Compilation album by DJ Tiësto
- Released: May 7, 2001 (Netherlands)
- Recorded: 2001
- Genre: Trance
- Length: Disc 1: 76:42 Disc 2: 77:48
- Label: Virgin Records
- Producer: Tiësto

DJ Tiësto chronology
| In My Memory (2001) | Revolution (2001) | Magik Seven: Live in Los Angeles (2001) |

Alternative cover

= Revolution (Tiësto album) =

Revolution is a double disc album by trance DJ/producer DJ Tiësto, released on May 7, 2001. Disc one is labeled Darkside, while the second CD is labeled Brightside.

==Track listing==

===Disc One (Darkside)===
1. Delerium - "Innocente (Falling In Love)" [DJ Tiësto Remix] – 5:58
2. Leama - "Melodica" – 8:11
3. LN Movement - "Golden Desert (Part 2)" – 3:33
4. Ben Shaw - "So Strong" – 6:06
5. Joker Jam - "Innocence" – 6:34
6. Bullitt - "Cried To Dream" [Max Graham Remix] – 5:56
7. DJ Dazzle - "From Within" – 5:05
8. Hardy Heller & Ray Boye - "Lovin'" [Fred Numf vs.
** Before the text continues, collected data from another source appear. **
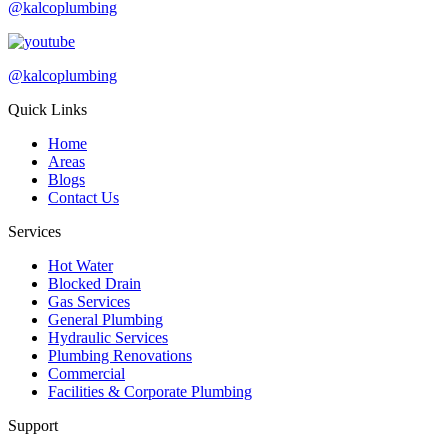
@kalcoplumbing
@kalcoplumbing
Quick Links
Home
Areas
Blogs
Contact Us
Services
Hot Water
Blocked Drain
Gas Services
General Plumbing
Hydraulic Services
Plumbing Renovations
Commercial
Facilities & Corporate Plumbing
Support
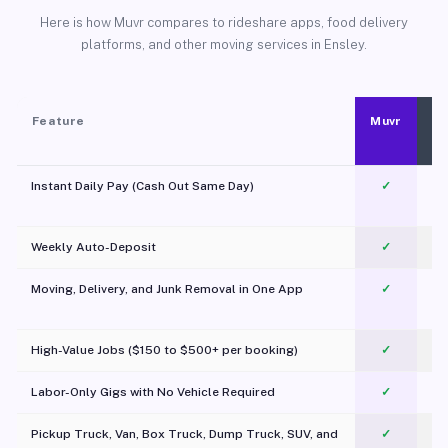
Here is how Muvr compares to rideshare apps, food delivery
platforms, and other moving services in Ensley.
Feature
Muvr
Instant Daily Pay (Cash Out Same Day)
✓
Weekly Auto-Deposit
✓
Moving, Delivery, and Junk Removal in One App
✓
c
High-Value Jobs ($150 to $500+ per booking)
✓
Labor-Only Gigs with No Vehicle Required
✓
Pickup Truck, Van, Box Truck, Dump Truck, SUV, and
✓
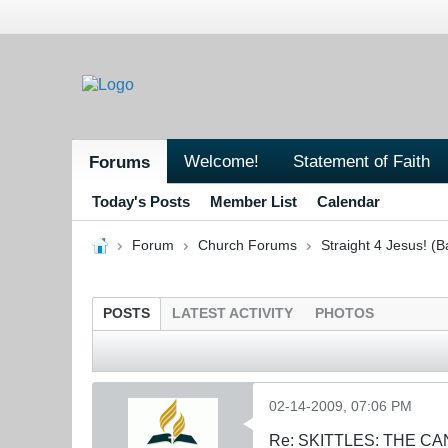
Welcome!
Statement of Faith
Forums
Today's Posts
Member List
Calendar
Forum
Church Forums
Straight 4 Jesus! (B
POSTS
LATEST ACTIVITY
PHOTOS
02-14-2009, 07:06 PM
Re: SKITTLES: THE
Five Point O Remix] – 4:04
9. J.T. Functions - "Running On E" – 3:37
10. Wheed Baskin - "Castle Rock" [Fred Numf vs. Five Point O. Remix] – 4:47
11. Kamaya Painters - "Wasteland" [Chab Remix] – 6:11
12. Ballroom - "Passenger" [Marc O'Tool Remix] – 5:13
13. Agnelli & Nelson - "Vegas" [Fear & Loathing Mix] – 3:19
14. V-Three - "Zuluu" – 2:50
15. The Francesco Farfa Meets Pleasure Team - "The Search" [Time & Space Mix] – 5:18

===Disc Two (Brightside)===
1. The Auranaut - "People Want To Be Needed" – 5:46
2. Three Drives - "Sunset On Ibiza" – 4:22
3. Goldenscan - "Sunrise" [Pulser Remix] – 4:43
4. Insigma - "Open Your Eyes" – 5:59
5. Airwave - "Mysteries Of Life" – 5:03
6. Utah Saints - "Lost Vagueness" [Oliver Lieb's Main Mix] – 4:22
7. Yahel & Eyal Barkan - "Voyage" – 5:16
8. Jan Johnston - "Flesh" [DJ Tiësto Mix] – 6:23
9. Riva - "Stringer" – 5:43
10. Moogwai - "Labyrinth Part 1" – 5:54
11. M.I.K.E. - "Sunrise At Palamos" – 4:54
12. DJ Tiësto - "Flight 643" – 6:27
13. The Green Martian - "Industry" – 3:50
14. Planisphere - "Moonshine" – 6:03
15. Push - "Strange World" [2000 Remake] – 3:03

==Charts==
Revolution spent 5 weeks on the UK compilation album charts, peaking at number 32 in May 2001. In the Netherlands the album peaked at number 12.